■ **Problem description**: Please reproduce the entries that follow without a single difference.

■ **Dataset**:
Content starts

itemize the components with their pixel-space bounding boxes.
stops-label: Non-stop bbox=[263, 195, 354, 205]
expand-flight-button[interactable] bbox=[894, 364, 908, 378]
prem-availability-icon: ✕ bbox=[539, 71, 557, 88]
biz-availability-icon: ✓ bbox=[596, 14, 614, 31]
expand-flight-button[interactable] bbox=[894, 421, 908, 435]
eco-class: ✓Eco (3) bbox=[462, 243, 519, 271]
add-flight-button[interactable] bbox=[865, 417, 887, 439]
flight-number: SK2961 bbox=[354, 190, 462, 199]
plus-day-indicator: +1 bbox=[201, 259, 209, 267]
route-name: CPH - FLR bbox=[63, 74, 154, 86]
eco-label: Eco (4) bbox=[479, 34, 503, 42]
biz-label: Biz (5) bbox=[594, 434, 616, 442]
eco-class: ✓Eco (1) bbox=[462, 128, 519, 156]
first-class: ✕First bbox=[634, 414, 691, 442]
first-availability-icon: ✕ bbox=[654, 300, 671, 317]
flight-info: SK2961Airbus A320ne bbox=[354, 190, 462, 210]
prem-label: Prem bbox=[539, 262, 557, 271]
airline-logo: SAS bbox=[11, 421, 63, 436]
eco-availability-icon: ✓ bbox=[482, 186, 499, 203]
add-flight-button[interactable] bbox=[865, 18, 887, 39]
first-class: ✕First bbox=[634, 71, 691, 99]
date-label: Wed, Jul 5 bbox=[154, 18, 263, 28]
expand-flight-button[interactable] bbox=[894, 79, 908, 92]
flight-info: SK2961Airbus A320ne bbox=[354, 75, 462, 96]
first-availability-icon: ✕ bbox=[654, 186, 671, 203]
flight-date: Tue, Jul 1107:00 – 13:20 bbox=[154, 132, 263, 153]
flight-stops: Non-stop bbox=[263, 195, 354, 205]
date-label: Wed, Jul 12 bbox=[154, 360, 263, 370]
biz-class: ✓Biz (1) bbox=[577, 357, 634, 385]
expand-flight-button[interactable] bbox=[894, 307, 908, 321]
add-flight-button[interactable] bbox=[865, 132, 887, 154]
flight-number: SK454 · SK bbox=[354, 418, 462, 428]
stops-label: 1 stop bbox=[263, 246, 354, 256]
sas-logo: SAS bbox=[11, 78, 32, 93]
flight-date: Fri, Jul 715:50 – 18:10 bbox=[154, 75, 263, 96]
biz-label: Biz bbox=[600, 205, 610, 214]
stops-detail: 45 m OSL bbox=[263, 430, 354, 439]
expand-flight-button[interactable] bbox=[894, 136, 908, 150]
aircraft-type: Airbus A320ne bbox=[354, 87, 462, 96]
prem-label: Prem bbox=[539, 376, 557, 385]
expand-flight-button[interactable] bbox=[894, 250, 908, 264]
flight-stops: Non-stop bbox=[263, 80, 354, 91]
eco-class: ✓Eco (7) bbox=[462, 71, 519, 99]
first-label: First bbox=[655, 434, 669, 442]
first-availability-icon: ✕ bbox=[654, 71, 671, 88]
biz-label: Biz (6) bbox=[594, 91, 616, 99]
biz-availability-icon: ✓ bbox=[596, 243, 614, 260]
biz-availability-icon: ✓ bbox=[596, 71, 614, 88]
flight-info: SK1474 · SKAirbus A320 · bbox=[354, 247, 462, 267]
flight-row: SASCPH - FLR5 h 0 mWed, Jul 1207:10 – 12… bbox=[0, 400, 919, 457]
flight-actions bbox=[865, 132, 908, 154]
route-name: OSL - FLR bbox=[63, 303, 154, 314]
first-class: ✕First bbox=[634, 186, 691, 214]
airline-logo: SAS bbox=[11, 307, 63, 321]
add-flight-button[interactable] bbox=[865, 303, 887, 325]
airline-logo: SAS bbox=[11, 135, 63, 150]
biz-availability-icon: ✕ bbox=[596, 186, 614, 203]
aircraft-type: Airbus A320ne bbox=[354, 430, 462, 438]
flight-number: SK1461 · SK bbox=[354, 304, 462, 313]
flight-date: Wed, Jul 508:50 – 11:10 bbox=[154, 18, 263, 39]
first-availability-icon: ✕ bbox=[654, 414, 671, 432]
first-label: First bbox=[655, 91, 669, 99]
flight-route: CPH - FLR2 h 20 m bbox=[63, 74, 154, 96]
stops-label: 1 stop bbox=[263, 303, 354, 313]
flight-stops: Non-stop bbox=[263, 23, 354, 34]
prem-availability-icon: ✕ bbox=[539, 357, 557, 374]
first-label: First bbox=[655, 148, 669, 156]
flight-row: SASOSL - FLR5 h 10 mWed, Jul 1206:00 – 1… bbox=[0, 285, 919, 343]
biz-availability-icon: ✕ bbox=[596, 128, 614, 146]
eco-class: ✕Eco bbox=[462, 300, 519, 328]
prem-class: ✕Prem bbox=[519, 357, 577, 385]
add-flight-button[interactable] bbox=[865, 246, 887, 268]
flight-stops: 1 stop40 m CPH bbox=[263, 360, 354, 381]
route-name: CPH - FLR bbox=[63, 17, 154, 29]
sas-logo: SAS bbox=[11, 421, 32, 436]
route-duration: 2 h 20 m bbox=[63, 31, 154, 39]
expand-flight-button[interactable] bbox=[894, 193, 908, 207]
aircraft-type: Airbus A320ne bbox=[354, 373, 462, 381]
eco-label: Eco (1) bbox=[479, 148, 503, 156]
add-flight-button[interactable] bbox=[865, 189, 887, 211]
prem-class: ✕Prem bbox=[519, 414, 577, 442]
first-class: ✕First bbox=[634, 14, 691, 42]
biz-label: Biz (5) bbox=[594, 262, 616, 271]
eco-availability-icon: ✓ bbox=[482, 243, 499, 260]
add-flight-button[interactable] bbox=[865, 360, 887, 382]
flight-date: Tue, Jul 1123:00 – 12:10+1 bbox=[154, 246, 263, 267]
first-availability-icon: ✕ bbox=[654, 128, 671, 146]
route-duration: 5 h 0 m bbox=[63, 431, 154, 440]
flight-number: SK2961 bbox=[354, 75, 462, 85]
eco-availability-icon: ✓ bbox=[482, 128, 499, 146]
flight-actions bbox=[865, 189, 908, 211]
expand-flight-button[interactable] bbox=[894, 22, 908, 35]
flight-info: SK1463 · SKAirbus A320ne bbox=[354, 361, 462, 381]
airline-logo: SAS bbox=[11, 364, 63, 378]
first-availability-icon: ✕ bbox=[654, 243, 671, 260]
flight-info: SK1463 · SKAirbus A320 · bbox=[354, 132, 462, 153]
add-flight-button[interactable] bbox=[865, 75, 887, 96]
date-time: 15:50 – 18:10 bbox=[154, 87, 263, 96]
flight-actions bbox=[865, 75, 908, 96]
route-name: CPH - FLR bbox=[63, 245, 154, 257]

Content ends

■ **Answer for the task**:
itemize the components with their pixel-space bounding boxes.
stops-label: Non-stop bbox=[263, 195, 354, 205]
expand-flight-button[interactable] bbox=[894, 364, 908, 378]
prem-availability-icon: ✕ bbox=[539, 71, 557, 88]
biz-availability-icon: ✓ bbox=[596, 14, 614, 31]
expand-flight-button[interactable] bbox=[894, 421, 908, 435]
eco-class: ✓Eco (3) bbox=[462, 243, 519, 271]
add-flight-button[interactable] bbox=[865, 417, 887, 439]
flight-number: SK2961 bbox=[354, 190, 462, 199]
plus-day-indicator: +1 bbox=[201, 259, 209, 267]
route-name: CPH - FLR bbox=[63, 74, 154, 86]
eco-label: Eco (4) bbox=[479, 34, 503, 42]
biz-label: Biz (5) bbox=[594, 434, 616, 442]
eco-class: ✓Eco (1) bbox=[462, 128, 519, 156]
first-class: ✕First bbox=[634, 414, 691, 442]
first-availability-icon: ✕ bbox=[654, 300, 671, 317]
flight-info: SK2961Airbus A320ne bbox=[354, 190, 462, 210]
prem-label: Prem bbox=[539, 262, 557, 271]
airline-logo: SAS bbox=[11, 421, 63, 436]
eco-availability-icon: ✓ bbox=[482, 186, 499, 203]
add-flight-button[interactable] bbox=[865, 18, 887, 39]
first-class: ✕First bbox=[634, 71, 691, 99]
date-label: Wed, Jul 5 bbox=[154, 18, 263, 28]
expand-flight-button[interactable] bbox=[894, 79, 908, 92]
flight-info: SK2961Airbus A320ne bbox=[354, 75, 462, 96]
first-availability-icon: ✕ bbox=[654, 186, 671, 203]
flight-date: Tue, Jul 1107:00 – 13:20 bbox=[154, 132, 263, 153]
flight-stops: Non-stop bbox=[263, 195, 354, 205]
date-label: Wed, Jul 12 bbox=[154, 360, 263, 370]
biz-class: ✓Biz (1) bbox=[577, 357, 634, 385]
expand-flight-button[interactable] bbox=[894, 307, 908, 321]
add-flight-button[interactable] bbox=[865, 132, 887, 154]
flight-number: SK454 · SK bbox=[354, 418, 462, 428]
stops-label: 1 stop bbox=[263, 246, 354, 256]
sas-logo: SAS bbox=[11, 78, 32, 93]
flight-date: Fri, Jul 715:50 – 18:10 bbox=[154, 75, 263, 96]
biz-label: Biz bbox=[600, 205, 610, 214]
stops-detail: 45 m OSL bbox=[263, 430, 354, 439]
expand-flight-button[interactable] bbox=[894, 136, 908, 150]
aircraft-type: Airbus A320ne bbox=[354, 87, 462, 96]
prem-label: Prem bbox=[539, 376, 557, 385]
expand-flight-button[interactable] bbox=[894, 250, 908, 264]
flight-stops: Non-stop bbox=[263, 80, 354, 91]
eco-class: ✓Eco (7) bbox=[462, 71, 519, 99]
first-label: First bbox=[655, 434, 669, 442]
first-availability-icon: ✕ bbox=[654, 71, 671, 88]
biz-label: Biz (6) bbox=[594, 91, 616, 99]
biz-availability-icon: ✓ bbox=[596, 243, 614, 260]
biz-availability-icon: ✓ bbox=[596, 71, 614, 88]
flight-info: SK1474 · SKAirbus A320 · bbox=[354, 247, 462, 267]
flight-row: SASCPH - FLR5 h 0 mWed, Jul 1207:10 – 12… bbox=[0, 400, 919, 457]
flight-actions bbox=[865, 132, 908, 154]
route-name: OSL - FLR bbox=[63, 303, 154, 314]
first-class: ✕First bbox=[634, 186, 691, 214]
airline-logo: SAS bbox=[11, 307, 63, 321]
add-flight-button[interactable] bbox=[865, 303, 887, 325]
airline-logo: SAS bbox=[11, 135, 63, 150]
biz-availability-icon: ✕ bbox=[596, 186, 614, 203]
aircraft-type: Airbus A320ne bbox=[354, 430, 462, 438]
flight-number: SK1461 · SK bbox=[354, 304, 462, 313]
flight-date: Wed, Jul 508:50 – 11:10 bbox=[154, 18, 263, 39]
first-availability-icon: ✕ bbox=[654, 414, 671, 432]
first-label: First bbox=[655, 91, 669, 99]
flight-route: CPH - FLR2 h 20 m bbox=[63, 74, 154, 96]
stops-label: 1 stop bbox=[263, 303, 354, 313]
flight-stops: Non-stop bbox=[263, 23, 354, 34]
prem-availability-icon: ✕ bbox=[539, 357, 557, 374]
first-label: First bbox=[655, 148, 669, 156]
flight-row: SASOSL - FLR5 h 10 mWed, Jul 1206:00 – 1… bbox=[0, 285, 919, 343]
biz-availability-icon: ✕ bbox=[596, 128, 614, 146]
eco-class: ✕Eco bbox=[462, 300, 519, 328]
prem-class: ✕Prem bbox=[519, 357, 577, 385]
add-flight-button[interactable] bbox=[865, 246, 887, 268]
flight-stops: 1 stop40 m CPH bbox=[263, 360, 354, 381]
route-name: CPH - FLR bbox=[63, 17, 154, 29]
sas-logo: SAS bbox=[11, 421, 32, 436]
route-duration: 2 h 20 m bbox=[63, 31, 154, 39]
expand-flight-button[interactable] bbox=[894, 193, 908, 207]
aircraft-type: Airbus A320ne bbox=[354, 373, 462, 381]
eco-label: Eco (1) bbox=[479, 148, 503, 156]
add-flight-button[interactable] bbox=[865, 189, 887, 211]
prem-class: ✕Prem bbox=[519, 414, 577, 442]
first-class: ✕First bbox=[634, 14, 691, 42]
biz-label: Biz (5) bbox=[594, 262, 616, 271]
eco-availability-icon: ✓ bbox=[482, 243, 499, 260]
add-flight-button[interactable] bbox=[865, 360, 887, 382]
flight-date: Tue, Jul 1123:00 – 12:10+1 bbox=[154, 246, 263, 267]
first-availability-icon: ✕ bbox=[654, 128, 671, 146]
route-duration: 5 h 0 m bbox=[63, 431, 154, 440]
flight-number: SK2961 bbox=[354, 75, 462, 85]
eco-availability-icon: ✓ bbox=[482, 128, 499, 146]
flight-actions bbox=[865, 189, 908, 211]
expand-flight-button[interactable] bbox=[894, 22, 908, 35]
flight-info: SK1463 · SKAirbus A320ne bbox=[354, 361, 462, 381]
airline-logo: SAS bbox=[11, 364, 63, 378]
first-availability-icon: ✕ bbox=[654, 243, 671, 260]
flight-info: SK1463 · SKAirbus A320 · bbox=[354, 132, 462, 153]
add-flight-button[interactable] bbox=[865, 75, 887, 96]
date-time: 15:50 – 18:10 bbox=[154, 87, 263, 96]
flight-actions bbox=[865, 75, 908, 96]
route-name: CPH - FLR bbox=[63, 245, 154, 257]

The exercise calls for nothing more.